■ Exercise directions: Write out every entry, unchanged. Skip any picture.

■ Data supplied:
····················

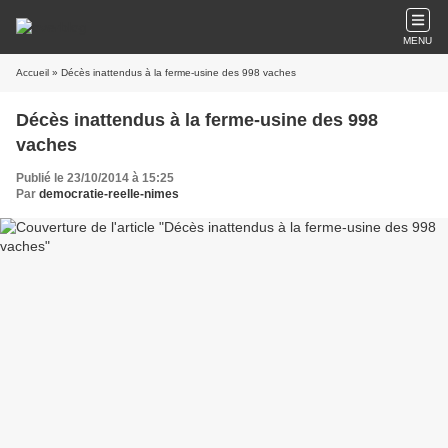
MENU
Accueil
» Décès inattendus à la ferme-usine des 998 vaches
Décès inattendus à la ferme-usine des 998
vaches
Publié le 23/10/2014 à 15:25
Par
democratie-reelle-nimes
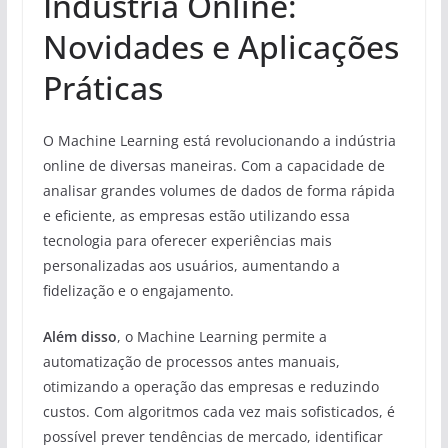
Indústria Online:
Novidades e Aplicações
Práticas
O Machine Learning está revolucionando a indústria
online de diversas maneiras. Com a capacidade de
analisar grandes volumes de dados de forma rápida
e eficiente, as empresas estão utilizando essa
tecnologia para oferecer experiências mais
personalizadas aos usuários, aumentando a
fidelização e o engajamento.
Além disso
, o Machine Learning permite a
automatização de processos antes manuais,
otimizando a operação das empresas e reduzindo
custos. Com algoritmos cada vez mais sofisticados, é
possível prever tendências de mercado, identificar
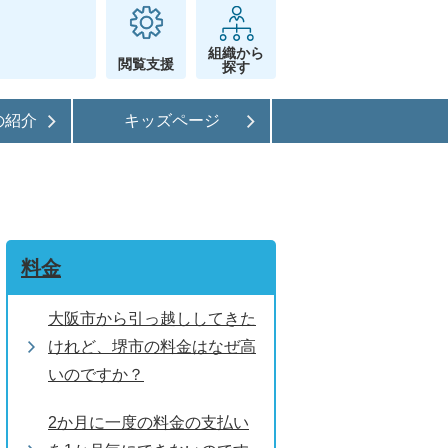
組織から
閲覧支援
探す
の紹介
キッズページ
料金
大阪市から引っ越ししてきた
けれど、堺市の料金はなぜ高
いのですか？
2か月に一度の料金の支払い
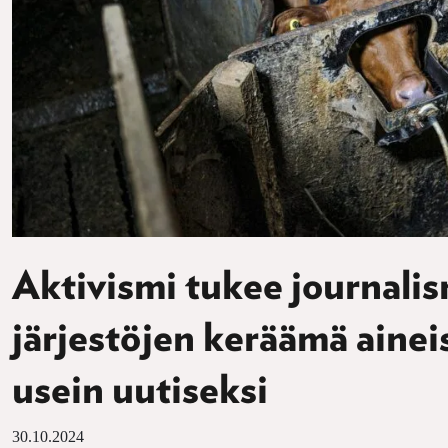
Aktivismi tukee journalis
järjestöjen keräämä ainei
usein uutiseksi
30.10.2024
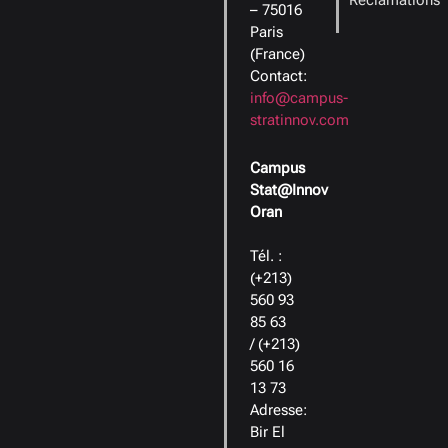
– 75016
Paris
(France)
Contact:
info@campus-
stratinnov.com
Campus
Stat@Innov
Oran
Tél. :
(+213)
560 93
85 63
/ (+213)
560 16
13 73
Adresse:
Bir El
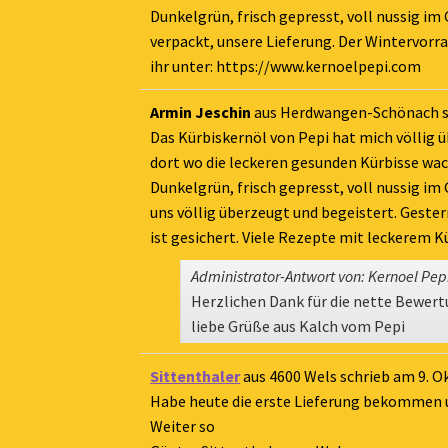
Dunkelgrün, frisch gepresst, voll nussig i
verpackt, unsere Lieferung. Der Wintervorr
ihr unter: https://www.kernoelpepi.com
Armin Jeschin
aus
Herdwangen-Schönach
Das Kürbiskernöl von Pepi hat mich völlig ü
dort wo die leckeren gesunden Kürbisse wac
Dunkelgrün, frisch gepresst, voll nussig i
uns völlig überzeugt und begeistert. Geste
ist gesichert. Viele Rezepte mit leckerem K
Administrator-Antwort von: Kernoel Pep
Herzlichen Dank für die nette Bewert
liebe Grüße aus Kalch vom Pepi
Sittenthaler
aus
4600 Wels
schrieb am
9. O
Habe heute die erste Lieferung bekommen und
Weiter so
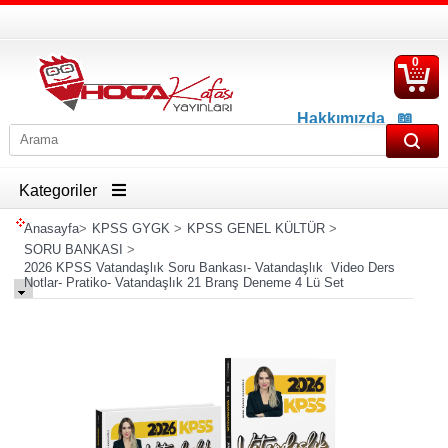
0
S
Ü
Hakkımızda
📖
İletişim
📖
Havale İban Bilgisi
Kategoriler
Anasayfa
>
KPSS GYGK
>
KPSS GENEL KÜLTÜR
>
SORU BANKASI
>
2026 KPSS Vatandaşlık Soru Bankası- Vatandaşlık Video Ders
Notlar- Pratiko- Vatandaşlık 21 Branş Deneme 4 Lü Set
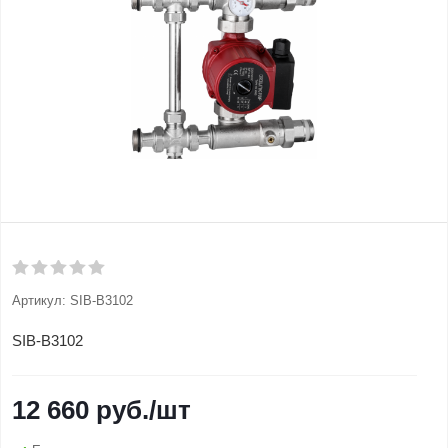
Артикул:
SIB-B3102
SIB-B3102
12 660
руб.
/шт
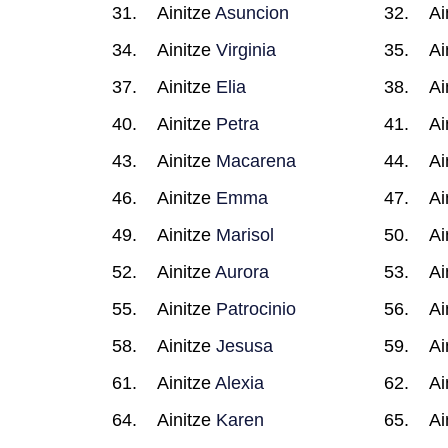
Ainitze
Asuncion
Ai
Ainitze
Virginia
Ai
Ainitze
Elia
Ai
Ainitze
Petra
Ai
Ainitze
Macarena
Ai
Ainitze
Emma
Ai
Ainitze
Marisol
Ai
Ainitze
Aurora
Ai
Ainitze
Patrocinio
Ai
Ainitze
Jesusa
Ai
Ainitze
Alexia
Ai
Ainitze
Karen
Ai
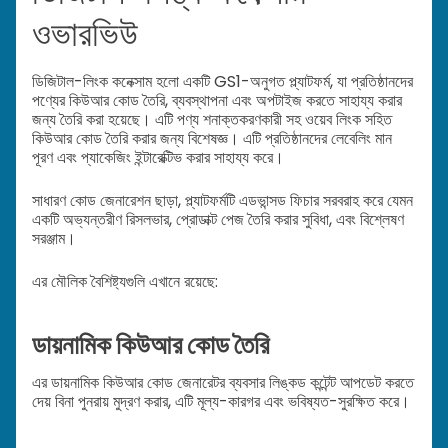
ওভারভিউ
ডিজিটাল-লিংক কনেক্সাম হলো একটি GS1-অনুগত প্ল্যাটফর্ম, যা প্রতিষ্ঠানদের
পণ্যের কিউআর কোড তৈরি, ব্যবস্থাপনা এবং অপটাইজ করতে সাহায্য করার
জন্য তৈরি করা হয়েছে। এটি পণ্য শনাক্তকরণকারী সহ ওয়েব লিংক সহিত
কিউআর কোড তৈরি করার জন্য বিশেষজ্ঞ। এটি প্রতিষ্ঠানদের লেবেলিং মান
পূরণ এবং প্যাকেজিং ইন্টারেক্টিভ করার সাহায্য করে।
সাধারণ কোড জেনারেশন ছাড়া, প্ল্যাটফর্মটি এডভান্সড ফিচার সরবরাহ করে যেমন
একটি অভ্যন্তরীণ রিসলভার, প্রোডাক্ট পেজ তৈরি করার সুবিধা, এবং বিশ্লেষণ
সরঞ্জাম।
এর মৌলিক বৈশিষ্ট্যগুলি এখানে রয়েছে:
ডায়নামিক কিউআর কোড তৈরি
এর ডায়নামিক কিউআর কোড জেনারেটর ব্যবসার লিঙ্কড কন্টেন্ট আপডেট করতে
দেয় বিনা পুনরায় মুদ্রণ করার, এটি মূল্য-কারগর এবং ভবিষ্যত-সুরক্ষিত করে।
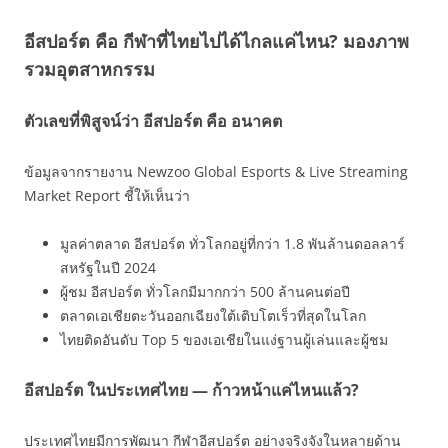
อีสปอร์ต คือ กีฬาที่ไทยไปได้ไกลแค่ไหน? มองภาพ
รวมอุตสาหกรรม
ตัวเลขที่พิสูจน์ว่า อีสปอร์ต คือ อนาคต
ข้อมูลจากรายงาน Newzoo Global Esports & Live Streaming
Market Report ชี้ให้เห็นว่า
มูลค่าตลาด อีสปอร์ต ทั่วโลกอยู่ที่กว่า 1.8 พันล้านดอลลาร์
สหรัฐในปี 2024
ผู้ชม อีสปอร์ต ทั่วโลกมีมากกว่า 500 ล้านคนต่อปี
ตลาดเอเชียตะวันออกเฉียงใต้เติบโตเร็วที่สุดในโลก
ไทยติดอันดับ Top 5 ของเอเชียในแง่ฐานผู้เล่นและผู้ชม
อีสปอร์ต ในประเทศไทย — ก้าวหน้าแค่ไหนแล้ว?
ประเทศไทยมีการพัฒนา กีฬาอีสปอร์ต อย่างจริงจังในหลายด้าน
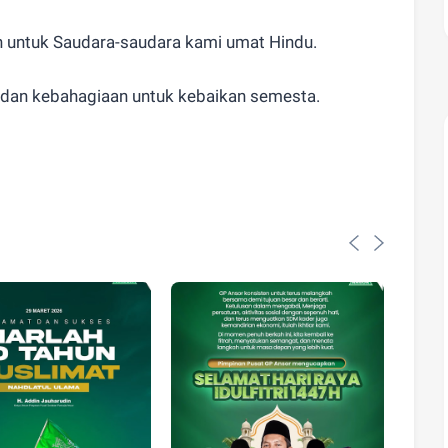
 untuk Saudara-saudara kami umat Hindu.
dan kebahagiaan untuk kebaikan semesta.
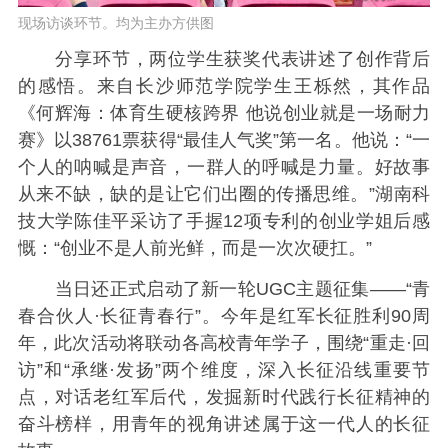
现场访谈环节。均为主办方供图
分享环节，两位学生获奖代表讲述了创作背后
的感悟。来自长沙师范学院学生王栎然，其作品
《何辉海：体育生硬核跨界 他说创业就是一场耐力
赛》以38761票获得“最佳人气奖”第一名。他说：“一
个人的呐喊是声音，一群人的呼喊是力量。好故事
从来不缺，缺的是让它们出圈的传播思维。”湖南科
技大学陈佳平采访了手握12项专利的创业学姐后感
慨：“创业不是人前光鲜，而是一次次硬扛。”
当日还正式启动了新一轮UGC主题征集——“青
春合伙人·长征青春行”。今年是红军长征胜利90周
年，此次活动将联动各高校青年学子，围绕“重走·回
访”和“承继·发扬”两个维度，深入长征沿线重要节
点，对话老红军后代，发掘新时代践行长征精神的
奋斗榜样，用青年的视角讲述属于这一代人的长征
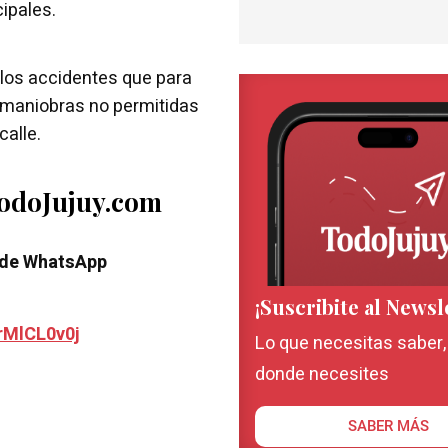
ipales.
 los accidentes que para
n maniobras no permitidas
calle.
TodoJujuy.com
 de WhatsApp
¡Suscribite al Newsl
rMlCL0v0j
Lo que necesitas saber
donde necesites
SABER MÁS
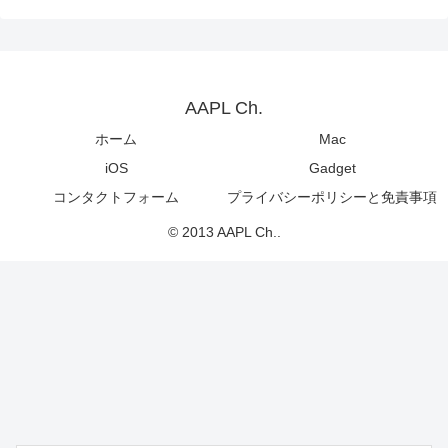
AAPL Ch.
ホーム
Mac
iOS
Gadget
コンタクトフォーム
プライバシーポリシーと免責事項
© 2013 AAPL Ch..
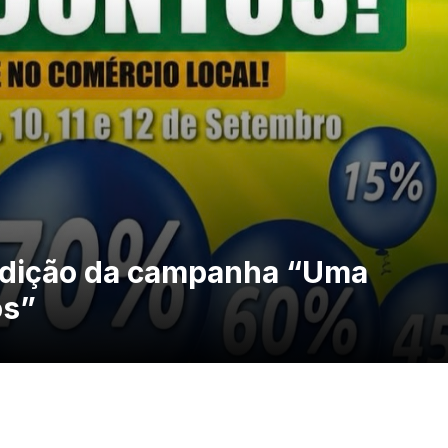
edição da campanha “Uma
os”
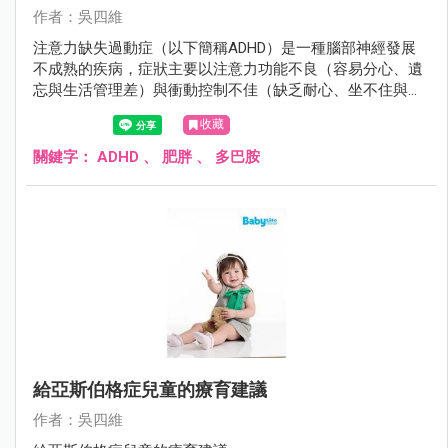
作者：吳四維
注意力缺失過動症（以下簡稱ADHD）是一種腦部神經發展
不成熟的疾病，症狀主要以注意力功能不良（容易分心、遺
忘與生活管理差）與衝動控制不佳（缺乏耐心、坐不住與控
制不住行為）來表現，若未經治療常嚴重且長期影響小孩未
收藏
來的學習成就、人際關係與人格發展。患者通常自學齡前就
開始現症狀，且有40％的患者症狀會持續到成人，儘早提供
關鍵字：
ADHD
、
肥胖
、
多巴胺
其療育與治療對ADHD小孩未來的發展相當重要。
給亞斯伯格症兒童的療育建議
作者：吳四維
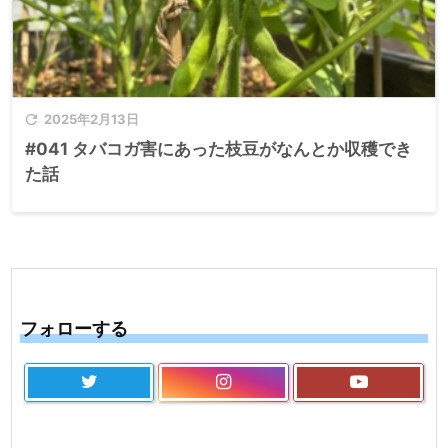

2025年2月13日
#041 タバコガ害にあった枝豆がなんとか収穫でき
た話
フォローする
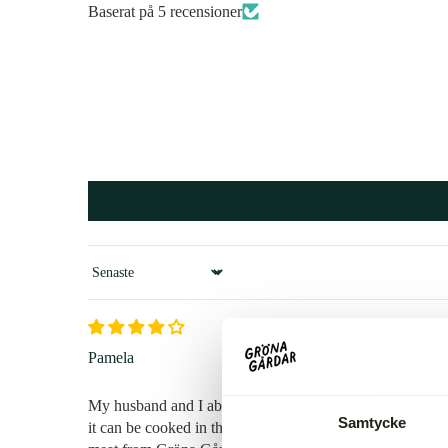
Baserat på 5 recensioner
Sort by
Pamela
My husband and I absolutely love the taste and tenderness
Samtycke
it can be cooked in the air fryer… there is quite a lot of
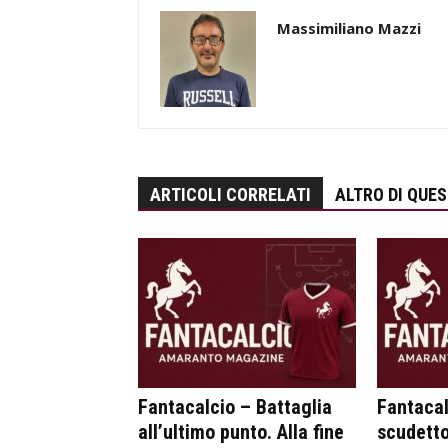
Massimiliano Mazzi
ARTICOLI CORRELATI
ALTRO DI QUE
Fantacalcio – Battaglia
Fantacal
all’ultimo punto. Alla fine
scudetto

····················

■ Expected answer:
MENU
Accueil
» Décès inattendus à la ferme-usine des 998 vaches
Décès inattendus à la ferme-usine des 998
vaches
Publié le 23/10/2014 à 15:25
Par
democratie-reelle-nimes
Indústria Online:
Novidades e Aplicações
Práticas
O Machine Learning está revolucionando a indústria
online de diversas maneiras. Com a capacidade de
analisar grandes volumes de dados de forma rápida
e eficiente, as empresas estão utilizando essa
tecnologia para oferecer experiências mais
personalizadas aos usuários, aumentando a
fidelização e o engajamento.
Além disso
, o Machine Learning permite a
automatização de processos antes manuais,
otimizando a operação das empresas e reduzindo
custos. Com algoritmos cada vez mais sofisticados, é
possível prever tendências de mercado, identificar
組織から
閲覧支援
探す
の紹介
キッズページ
料金
大阪市から引っ越ししてきた
けれど、堺市の料金はなぜ高
いのですか？
2か月に一度の料金の支払い
Aktivismi tukee journalis
järjestöjen keräämä ainei
usein uutiseksi
30.10.2024
– 75016
Paris
(France)
Contact:
info@campus-
stratinnov.com
Campus
Stat@Innov
Oran
Tél. :
(+213)
560 93
85 63
/ (+213)
560 16
13 73
Adresse:
Bir El
Dunkelgrün, frisch gepresst, voll nussig i
verpackt, unsere Lieferung. Der Wintervorr
ihr unter: https://www.kernoelpepi.com
Armin Jeschin
aus
Herdwangen-Schönach
Das Kürbiskernöl von Pepi hat mich völlig ü
dort wo die leckeren gesunden Kürbisse wac
Dunkelgrün, frisch gepresst, voll nussig i
uns völlig überzeugt und begeistert. Geste
ist gesichert. Viele Rezepte mit leckerem K
Administrator-Antwort von: Kernoel Pep
Herzlichen Dank für die nette Bewert
liebe Grüße aus Kalch vom Pepi
Sittenthaler
aus
4600 Wels
schrieb am
9. O
Habe heute die erste Lieferung bekommen und
Weiter so
0
S
Ü
Hakkımızda
📖
İletişim
📖
Havale İban Bilgisi
Kategoriler
Anasayfa
>
KPSS GYGK
>
KPSS GENEL KÜLTÜR
>
SORU BANKASI
>
2026 KPSS Vatandaşlık Soru Bankası- Vatandaşlık Video Ders
Notlar- Pratiko- Vatandaşlık 21 Branş Deneme 4 Lü Set
Артикул:
SIB-B3102
SIB-B3102
12 660
руб.
/шт
Ainitze
Asuncion
Ai
Ainitze
Virginia
Ai
Ainitze
Elia
Ai
Ainitze
Petra
Ai
Ainitze
Macarena
Ai
Ainitze
Emma
Ai
Ainitze
Marisol
Ai
Ainitze
Aurora
Ai
Ainitze
Patrocinio
Ai
Ainitze
Jesusa
Ai
Ainitze
Alexia
Ai
Ainitze
Karen
Ai
ওভারভিউ
ডিজিটাল-লিংক কনেক্সাম হলো একটি GS1-অনুগত প্ল্যাটফর্ম, যা প্রতিষ্ঠানদের
পণ্যের কিউআর কোড তৈরি, ব্যবস্থাপনা এবং অপটাইজ করতে সাহায্য করার
জন্য তৈরি করা হয়েছে। এটি পণ্য শনাক্তকরণকারী সহ ওয়েব লিংক সহিত
কিউআর কোড তৈরি করার জন্য বিশেষজ্ঞ। এটি প্রতিষ্ঠানদের লেবেলিং মান
পূরণ এবং প্যাকেজিং ইন্টারেক্টিভ করার সাহায্য করে।
সাধারণ কোড জেনারেশন ছাড়া, প্ল্যাটফর্মটি এডভান্সড ফিচার সরবরাহ করে যেমন
একটি অভ্যন্তরীণ রিসলভার, প্রোডাক্ট পেজ তৈরি করার সুবিধা, এবং বিশ্লেষণ
সরঞ্জাম।
এর মৌলিক বৈশিষ্ট্যগুলি এখানে রয়েছে:
ডায়নামিক কিউআর কোড তৈরি
এর ডায়নামিক কিউআর কোড জেনারেটর ব্যবসার লিঙ্কড কন্টেন্ট আপডেট করতে
দেয় বিনা পুনরায় মুদ্রণ করার, এটি মূল্য-কারগর এবং ভবিষ্যত-সুরক্ষিত করে।
อีสปอร์ต คือ กีฬาที่ไทยไปได้ไกลแค่ไหน? มองภาพ
รวมอุตสาหกรรม
ตัวเลขที่พิสูจน์ว่า อีสปอร์ต คือ อนาคต
ข้อมูลจากรายงาน Newzoo Global Esports & Live Streaming
Market Report ชี้ให้เห็นว่า
มูลค่าตลาด อีสปอร์ต ทั่วโลกอยู่ที่กว่า 1.8 พันล้านดอลลาร์
สหรัฐในปี 2024
ผู้ชม อีสปอร์ต ทั่วโลกมีมากกว่า 500 ล้านคนต่อปี
ตลาดเอเชียตะวันออกเฉียงใต้เติบโตเร็วที่สุดในโลก
ไทยติดอันดับ Top 5 ของเอเชียในแง่ฐานผู้เล่นและผู้ชม
อีสปอร์ต ในประเทศไทย — ก้าวหน้าแค่ไหนแล้ว?
ประเทศไทยมีการพัฒนา กีฬาอีสปอร์ต อย่างจริงจังในหลายด้าน
 untuk Saudara-saudara kami umat Hindu.
dan kebahagiaan untuk kebaikan semesta.
现场访谈环节。均为主办方供图
分享环节，两位学生获奖代表讲述了创作背后
的感悟。来自长沙师范学院学生王栎然，其作品
《何辉海：体育生硬核跨界 他说创业就是一场耐力
赛》以38761票获得“最佳人气奖”第一名。他说：“一
个人的呐喊是声音，一群人的呼喊是力量。好故事
从来不缺，缺的是让它们出圈的传播思维。”湖南科
技大学陈佳平采访了手握12项专利的创业学姐后感
慨：“创业不是人前光鲜，而是一次次硬扛。”
当日还正式启动了新一轮UGC主题征集——“青
春合伙人·长征青春行”。今年是红军长征胜利90周
年，此次活动将联动各高校青年学子，围绕“重走·回
访”和“承继·发扬”两个维度，深入长征沿线重要节
点，对话老红军后代，发掘新时代践行长征精神的
奋斗榜样，用青年的视角讲述属于这一代人的长征
ipales.
 los accidentes que para
n maniobras no permitidas
calle.
TodoJujuy.com
 de WhatsApp
¡Suscribite al Newsl
rMlCL0v0j
Lo que necesitas saber
donde necesites
SABER MÁS
AAPL Ch.
ホーム
Mac
iOS
Gadget
コンタクトフォーム
プライバシーポリシーと免責事項
© 2013 AAPL Ch..
edição da campanha “Uma
os”
作者：吳四維
注意力缺失過動症（以下簡稱ADHD）是一種腦部神經發展
不成熟的疾病，症狀主要以注意力功能不良（容易分心、遺
忘與生活管理差）與衝動控制不佳（缺乏耐心、坐不住與控
制不住行為）來表現，若未經治療常嚴重且長期影響小孩未
收藏
來的學習成就、人際關係與人格發展。患者通常自學齡前就
開始現症狀，且有40％的患者症狀會持續到成人，儘早提供
關鍵字：
ADHD
、
肥胖
、
多巴胺
其療育與治療對ADHD小孩未來的發展相當重要。
給亞斯伯格症兒童的療育建議
作者：吳四維

2025年2月13日
#041 タバコガ害にあった枝豆がなんとか収穫でき
た話
フォローする
Baserat på 5 recensioner
Sort by
Pamela
My husband and I absolutely love the taste and tenderness
Samtycke
it can be cooked in the air fryer… there is quite a lot of
Massimiliano Mazzi
ARTICOLI CORRELATI
ALTRO DI QUE
Fantacalcio – Battaglia
Fantacal
all’ultimo punto. Alla fine
scudetto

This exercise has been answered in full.